O visitante deve achar que a cidade ferve, tantas as manifestações.
Mas os residentes não dão pelota.
Sabem que elas são como chuva de
peneira do Nordeste. Passam rapidinho e não têm conseqüência. Hoje em dia, elas parecem acontecer
só para justificar a existência de
quem as realiza. Ou para fazer girar
a grana que a "causa" arrecada.
Na quarta-feira, o MST tomou a
sede da Caixa. Um ministro celebrou a "construção" da cidadania.
Horas de megafone depois, o grupo
se foi.
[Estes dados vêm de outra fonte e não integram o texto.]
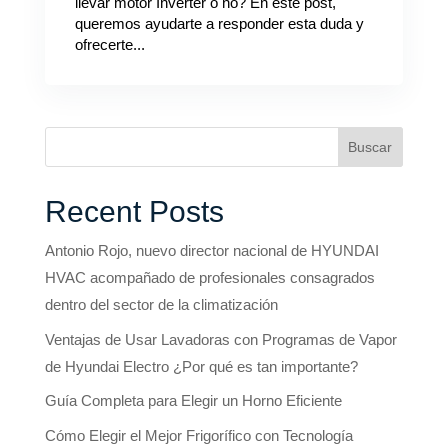
llevar motor Inverter o no? En este post,
queremos ayudarte a responder esta duda y
ofrecerte...
Buscar
Recent Posts
Antonio Rojo, nuevo director nacional de HYUNDAI
HVAC acompañado de profesionales consagrados
dentro del sector de la climatización
Ventajas de Usar Lavadoras con Programas de Vapor
de Hyundai Electro ¿Por qué es tan importante?
Guía Completa para Elegir un Horno Eficiente
Cómo Elegir el Mejor Frigorífico con Tecnología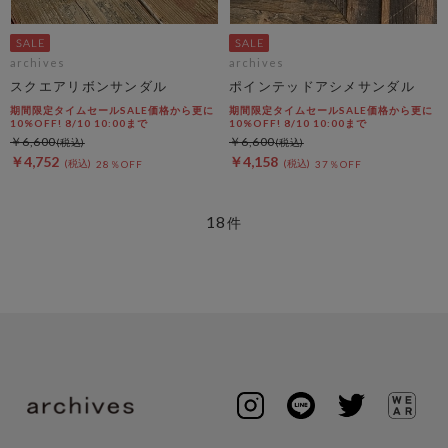
archives
archives
スクエアリボンサンダル
ポインテッドアシメサンダル
期間限定タイムセールSALE価格から更に
期間限定タイムセールSALE価格から更に
10%OFF! 8/10 10:00まで
10%OFF! 8/10 10:00まで
￥6,600
￥6,600
￥4,752
￥4,158
28％OFF
37％OFF
18
件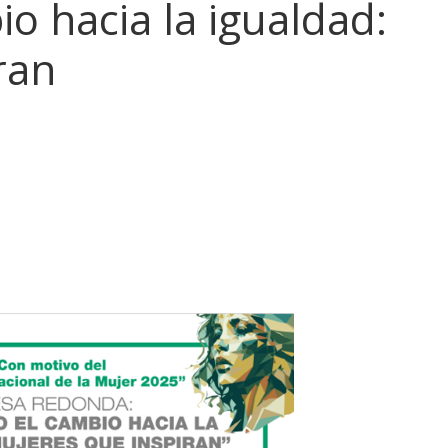
o hacia la igualdad:
ran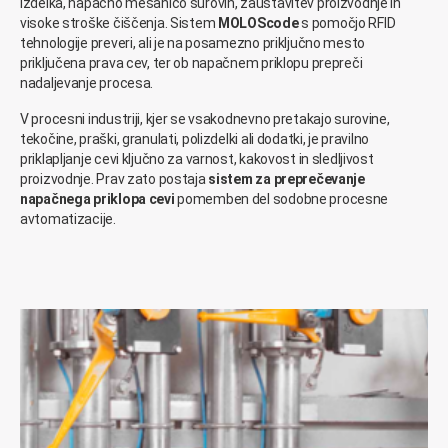
izdelka, napačno mešanico surovin, zaustavitev proizvodnje in
visoke stroške čiščenja. Sistem
MOLOScode
s pomočjo RFID
tehnologije preveri, ali je na posamezno priključno mesto
priključena prava cev, ter ob napačnem priklopu prepreči
nadaljevanje procesa.
V procesni industriji, kjer se vsakodnevno pretakajo surovine,
tekočine, praški, granulati, polizdelki ali dodatki, je pravilno
priklapljanje cevi ključno za varnost, kakovost in sledljivost
proizvodnje. Prav zato postaja
sistem za preprečevanje
napačnega priklopa cevi
pomemben del sodobne procesne
avtomatizacije.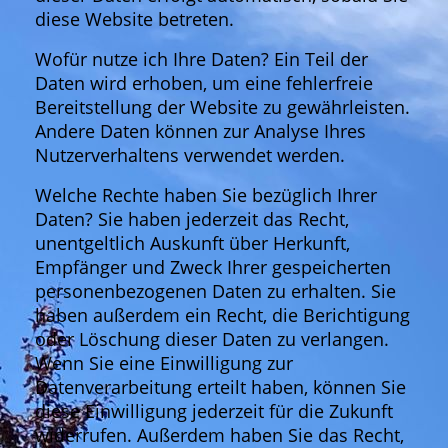
diese Website betreten.
Wofür nutze ich Ihre Daten? Ein Teil der
Daten wird erhoben, um eine fehlerfreie
Bereitstellung der Website zu gewährleisten.
Andere Daten können zur Analyse Ihres
Nutzerverhaltens verwendet werden.
Welche Rechte haben Sie bezüglich Ihrer
Daten? Sie haben jederzeit das Recht,
unentgeltlich Auskunft über Herkunft,
Empfänger und Zweck Ihrer gespeicherten
personenbezogenen Daten zu erhalten. Sie
haben außerdem ein Recht, die Berichtigung
oder Löschung dieser Daten zu verlangen.
Wenn Sie eine Einwilligung zur
Datenverarbeitung erteilt haben, können Sie
diese Einwilligung jederzeit für die Zukunft
widerrufen. Außerdem haben Sie das Recht,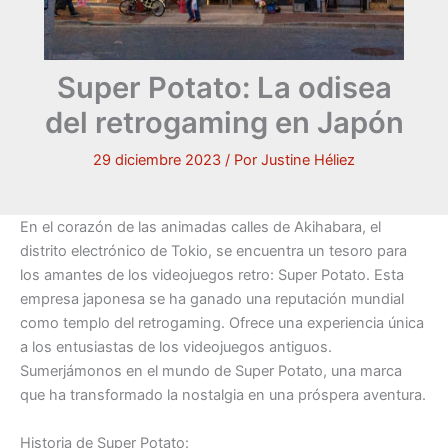
Super Potato: La odisea
del retrogaming en Japón
29 diciembre 2023
/ Por
Justine Héliez
En el corazón de las animadas calles de Akihabara, el
distrito electrónico de Tokio, se encuentra un tesoro para
los amantes de los videojuegos retro: Super Potato. Esta
empresa japonesa se ha ganado una reputación mundial
como templo del retrogaming. Ofrece una experiencia única
a los entusiastas de los videojuegos antiguos.
Sumerjámonos en el mundo de Super Potato, una marca
que ha transformado la nostalgia en una próspera aventura.
Historia de Super Potato: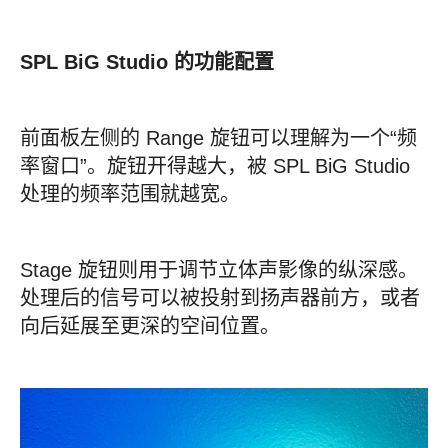
SPL BiG Studio 的功能配置
前面板左侧的 Range 旋钮可以理解为一个“频
率窗口”。旋钮开得越大，被 SPL BiG Studio
处理的频率范围就越宽。
Stage 旋钮则用于调节立体声影像的纵深感。
处理后的信号可以被投射到扬声器前方，或者
向后延展至更深的空间位置。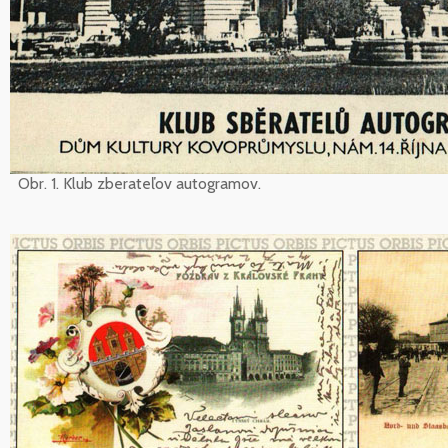
Obr. 1. Klub zberateľov autogramov.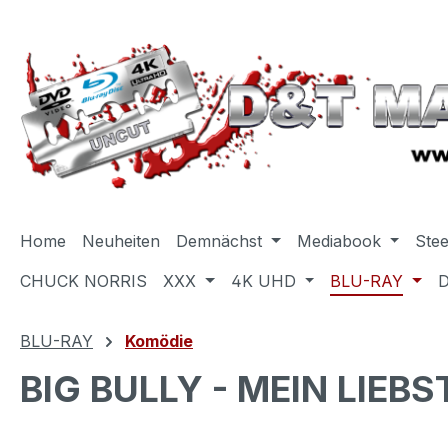
m Hauptinhalt springen
Zur Suche springen
Zur Hauptnavigation springen
Home
Neuheiten
Demnächst
Mediabook
Ste
CHUCK NORRIS
XXX
4K UHD
BLU-RAY
BLU-RAY
Komödie
BIG BULLY - MEIN LIEBS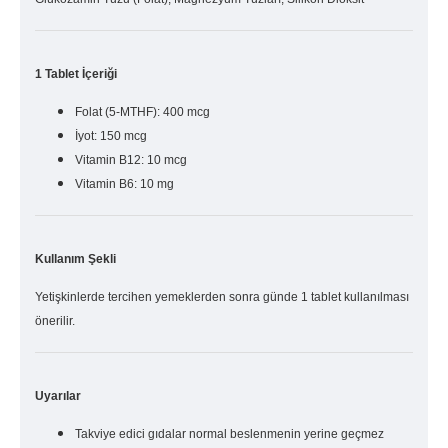
1 Tablet İçeriği
Folat (5-MTHF): 400 mcg
İyot: 150 mcg
Vitamin B12: 10 mcg
Vitamin B6: 10 mg
Kullanım Şekli
Yetişkinlerde tercihen yemeklerden sonra günde 1 tablet kullanılması
önerilir.
Uyarılar
Takviye edici gıdalar normal beslenmenin yerine geçmez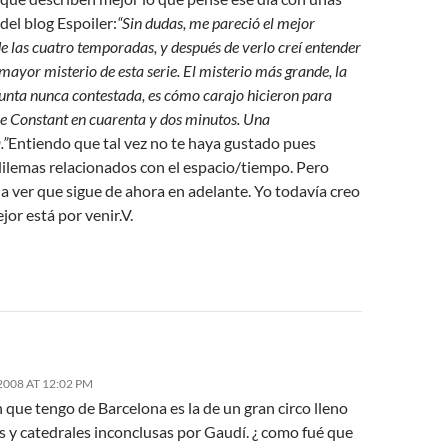
del blog Espoiler:
“Sin dudas, me pareció el mejor
de las cuatro temporadas, y después de verlo creí entender
 mayor misterio de esta serie. El misterio más grande, la
unta nunca contestada, es cómo carajo hicieron para
e Constant en cuarenta y dos minutos. Una
.”
Entiendo que tal vez no te haya gustado pues
dilemas relacionados con el espacio/tiempo. Pero
a ver que sigue de ahora en adelante. Yo todavía creo
jor está por venir.V.
008 AT 12:02 PM
 que tengo de Barcelona es la de un gran circo lleno
is y catedrales inconclusas por Gaudí. ¿ como fué que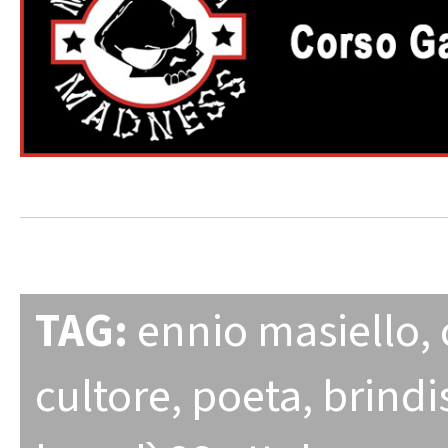
TAG:
ennio masiello
,
cultore
,
poeta
,
brindi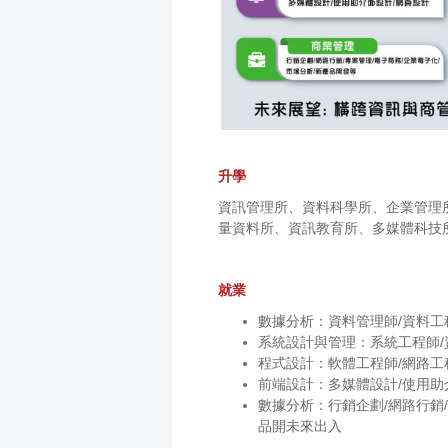
升學
資訊管理所、資料科學所、企業管理
量資料所、資訊教育所、多媒體科技所
就業
數據分析：資料管理師/資料工
系統設計與管理：系統工程師/
程式設計：軟體工程師/網路工程
前端設計：多媒體設計/使用助
數據分析：行銷企劃/網路行銷/
品開未來出入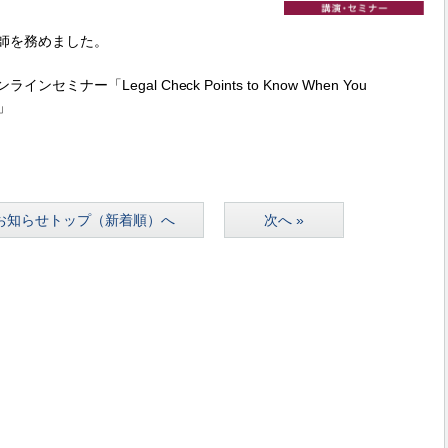
師を務めました。
ー「Legal Check Points to Know When You
s」
お知らせトップ（新着順）へ
次へ »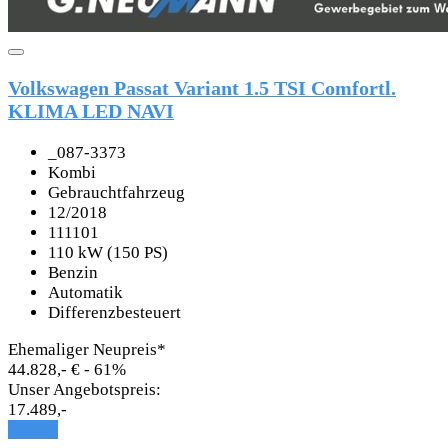
Volkswagen Passat Variant 1.5 TSI Comfortl.
KLIMA LED NAVI
_087-3373
Kombi
Gebrauchtfahrzeug
12/2018
111101
110 kW (150 PS)
Benzin
Automatik
Differenzbesteuert
Ehemaliger Neupreis*
44.828,- €
- 61%
Unser Angebotspreis:
17.489,-
Details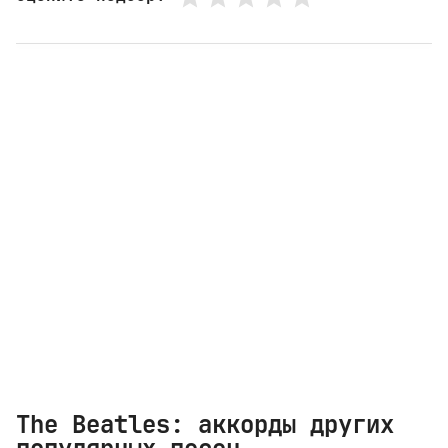
The Beatles: аккорды других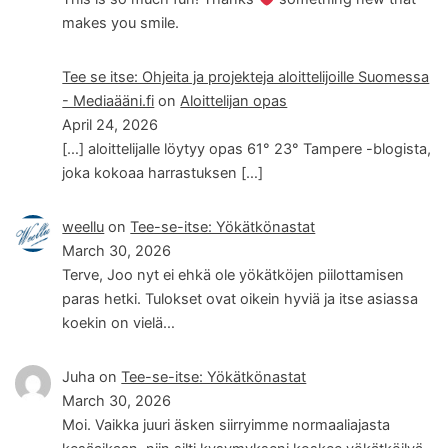
makes you smile.
Tee se itse: Ohjeita ja projekteja aloittelijoille Suomessa
- Mediaääni.fi
on
Aloittelijan opas
April 24, 2026
[…] aloittelijalle löytyy opas 61° 23° Tampere -blogista,
joka kokoaa harrastuksen […]
weellu
on
Tee-se-itse: Yökätkönastat
March 30, 2026
Terve, Joo nyt ei ehkä ole yökätköjen piilottamisen
paras hetki. Tulokset ovat oikein hyviä ja itse asiassa
koekin on vielä…
Juha
on
Tee-se-itse: Yökätkönastat
March 30, 2026
Moi. Vaikka juuri äsken siirryimme normaaliajasta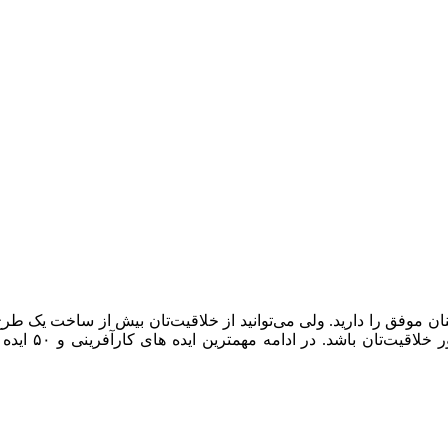
ان موفق را دارید. ولی می‌توانید از خلاقیت‌تان بیش از ساخت یک طر
های کارآفرینی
Nem papel picado deixou.
No dia seguinte, o comando dos
sem-terra estendeu a outros edifícios públicos a invasão-relâmpago.
Registrado o "abril vermelho" pelos
fotógrafos, a turma dispersou.
Alguns índios montaram e levantaram acampamento no gramado
bem em frente ao Congresso no início da semana. Foi tudo tão rápido
que não deu para anotar para quê.
Que pressão pode produzir um
ato municipalista que é patrocinado pela União? Não à toa, a marcha
de prefeitos acabou, anteontem,
contente em aplaudir um etéreo
"compromisso" do Planalto e do
Congresso com o pacto federativo.
Mesmo protestos vitoriosos, como o da UnB, não geram comoção.
Vibrar de que jeito, se a "transgressão" recebeu o apoio unânime das
autoridades? É sintomático que os
alunos tenham encerrado ontem a
ocupação da reitoria com uma faxina. "Faz de conta que não estivemos aqui", parecem querer dizer.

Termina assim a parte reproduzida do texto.